**Instructions to follow**
Copy, from the entries below, each line in which the string "pour" appears.

Extracted page text data
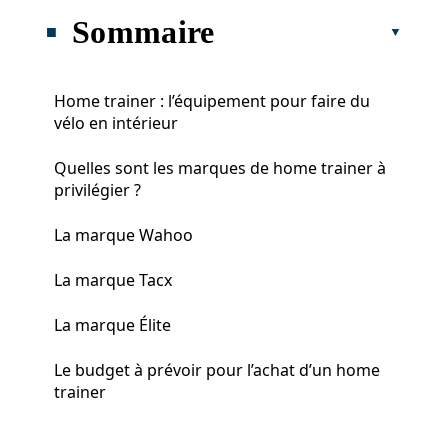
Sommaire
Home trainer : l’équipement pour faire du
vélo en intérieur
Quelles sont les marques de home trainer à
privilégier ?
La marque Wahoo
La marque Tacx
La marque Élite
Le budget à prévoir pour l’achat d’un home
trainer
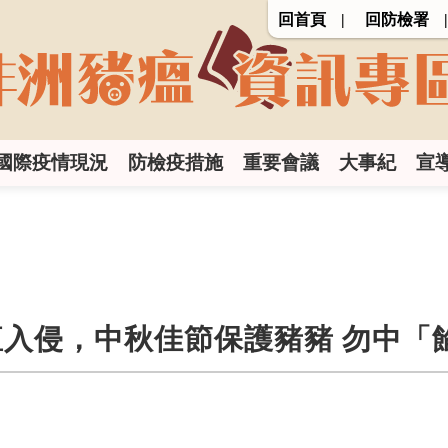
回首頁
回防檢署
國際疫情現況
防檢疫措施
重要會議
大事紀
宣
入侵，中秋佳節保護豬豬 勿中「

**Answer below**
Home trainer : l’équipement pour faire du
Le budget à prévoir pour l’achat d’un home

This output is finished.